A big upward revision to Q1 GDP hid the extent of the weakness in pending home sales data and sent US macro surprise index back near recent cycle highs...
Source: Bloomberg
"This is not the disinflationary slowing economy you're looking for..."
This sent rate-hike expectations spiking higher with around a 50% chance of two more rate-hikes holding into year-end...
Source: Bloomberg
And dragged Treasury yields higher across the curve (with the short-end underperforming - 2Y +17bps, 30Y +10bps) pushing them all notably higher on the week...
Source: Bloomberg
...smashing the yield curve (2s30s) back near pre-SVB lows - screaming recession and/or Fed policy error...
Source: Bloomberg
With 2Y Yields back up near cycle highs right before the SVB collapse...
Source: Bloomberg
The rise in yields this time smacked the long-duration tech stocks, and the ubiquitous rotation into value (banks helped by stress test results at the margin) occurred once again with Nasdaq the day's biggest loser and Small Caps biggest gainer. The Dow and S&P managed gains...
AAPL was unable to get up to $3 trillion market cap once again (finding resistance at $190.00 today)...
The divergence between yields and the Growth/Value rotation remains extreme...
Source: Bloomberg
Overdone? Is it time for Value/Small Caps to outperform Growth/Nasdaq?
The dollar hit near 4-week highs...
Source: Bloomberg
Bitcoin rallied today, extending its bounce of $30,000, helped by news that Fidelity is pitching a Spot Bitcoin ETF...
Source: Bloomberg
Oil prices managed modest gains, with WTI testing back above $70 - but unable to hold it...

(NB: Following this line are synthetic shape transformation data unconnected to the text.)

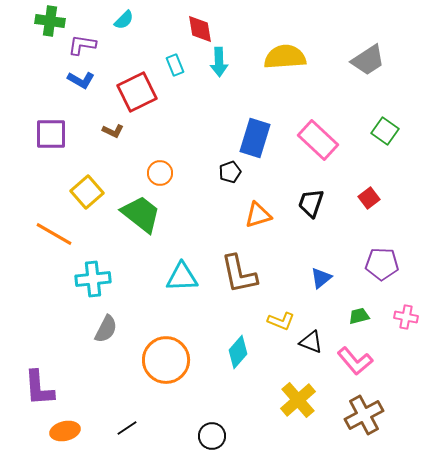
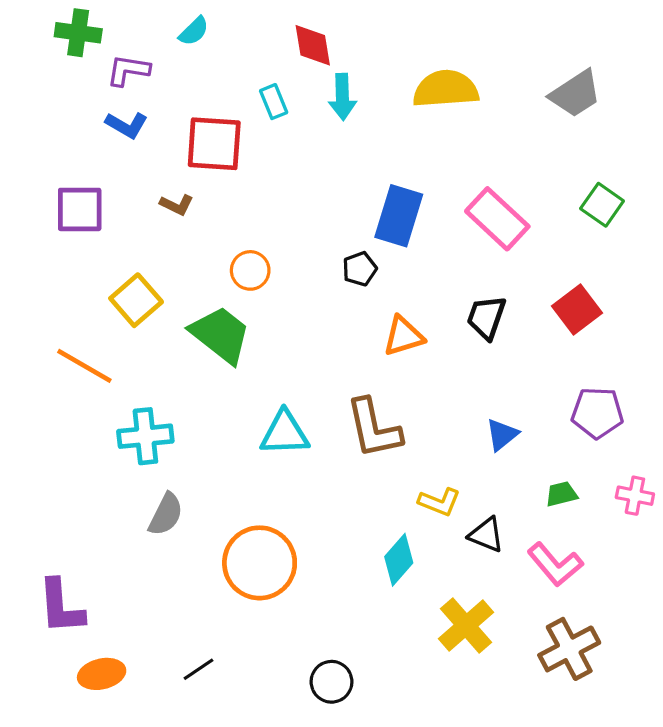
red square: (137, 92) -> (214, 144), turned 30
red square: (369, 198) -> (577, 310), size x1.4
cyan diamond: (238, 352) -> (399, 560), moved

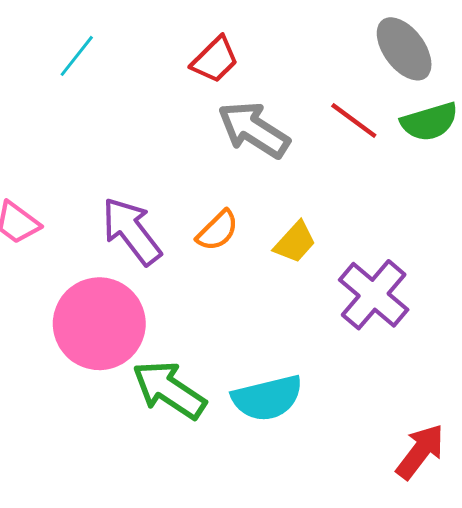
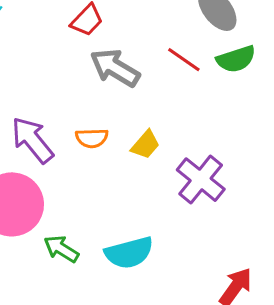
orange semicircle: (218, 231) -> (92, 138), turned 44
green arrow: (169, 390) -> (61, 249), size x0.7

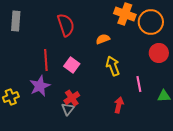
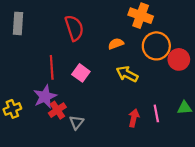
orange circle: (151, 22) -> (156, 46), moved
yellow arrow: (113, 66) -> (127, 74), turned -42
pink line: (139, 84) -> (156, 113), moved
red cross: (72, 98) -> (57, 110), moved

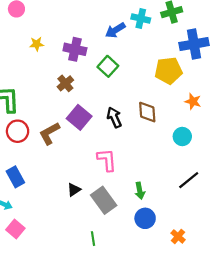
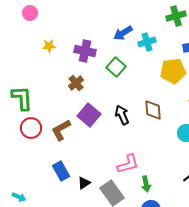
cyan cross: (141, 19) -> (147, 42), moved, turned -30
pink L-shape: (107, 160) -> (128, 164), moved, turned 80
blue rectangle: (15, 177) -> (61, 171), moved

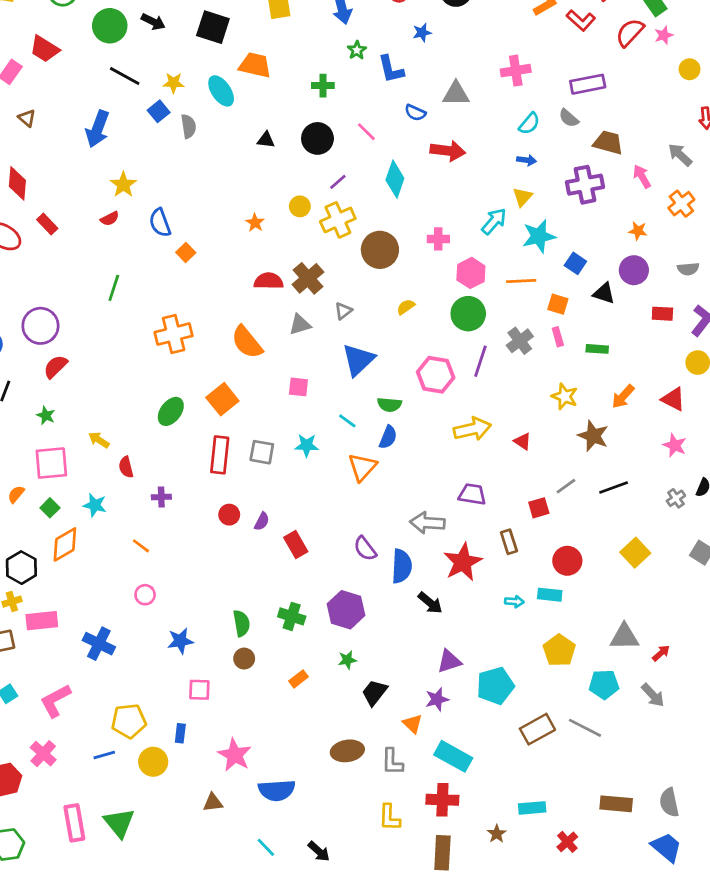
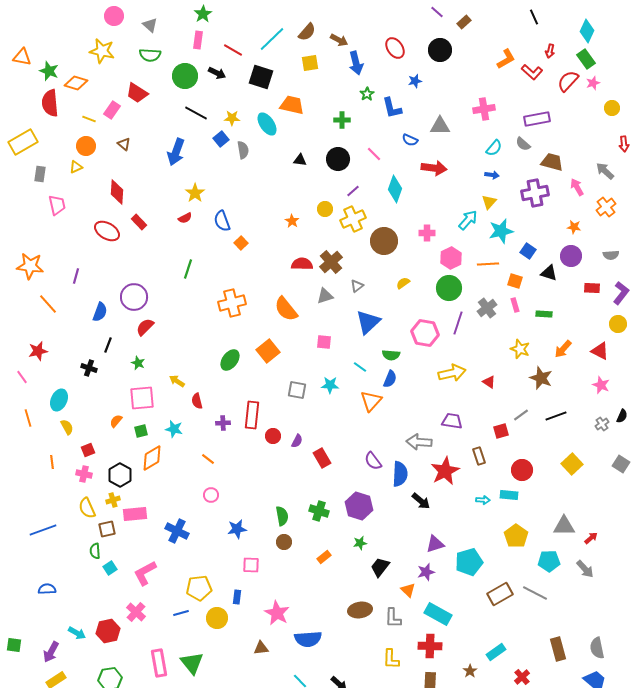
red rectangle: (220, 455) -> (252, 415), moved
green square: (50, 508) -> (141, 431), turned 32
brown rectangle: (616, 804) -> (558, 649), turned 70
cyan rectangle: (532, 808) -> (496, 652), turned -30

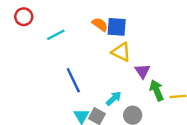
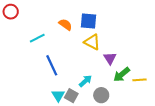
orange semicircle: (100, 24) -> (65, 25), moved
cyan line: (56, 35) -> (37, 38), moved
green arrow: (157, 90) -> (122, 75), turned -108

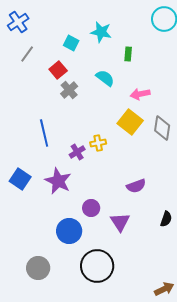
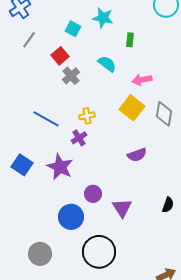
blue line: (44, 133) -> (46, 119), turned -48
yellow cross: (98, 143) -> (87, 116), moved
purple semicircle: (136, 186) -> (137, 155), moved

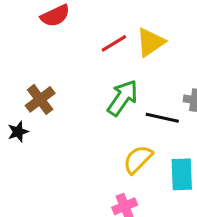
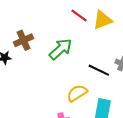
red line: (114, 43) -> (79, 15), turned 54
green arrow: (123, 98) -> (61, 49), moved

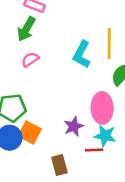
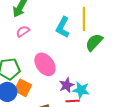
pink ellipse: (102, 108) -> (45, 64), moved, turned -35
purple star: (74, 126) -> (67, 85), moved

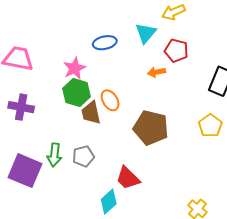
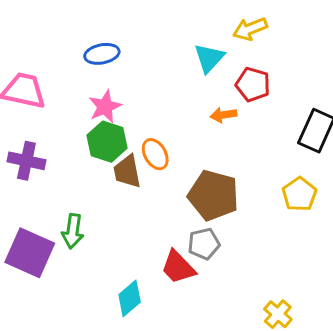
blue ellipse: (105, 43) -> (102, 54), moved
gray pentagon: (83, 156) -> (204, 244), moved
cyan diamond: (109, 202) -> (130, 298), moved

Gold ended lower on the day but well off its spike lows (which tested down to near $1900 and bounced)...
Finally, we note that Nomura's Charlie McElligott asked yesterday (reflecting oin the equity market meltup) - So what would it take to blow this thing out?
His answer may well be worth paying attention to this morning...
Just spitballing...
Perhaps what is required (easier said than done!) is a proper “Correlation 1” event where the current dispersion wave reverses, especially if Grosses keep growing - potentially requiring some sort of AI crunch from the Long side (earnings expectations mania overshoots reality? - seems too early for that just yet)...
...or maybe from the Short-side, where US economic data does indeed see that aforementioned “animal spirits” trade and actually reaccelerates to such an extent that markets either begin adding-in fresh terminal rate…
...OR where heavily-short economically sensitives begin trading “early cycle” and get grabbed-into / painfully.squeezed.
No one was expecting that kind of 'animal spirits' growth? And The Fed can't stand for that.
But could The Fed handle that kind of reversal?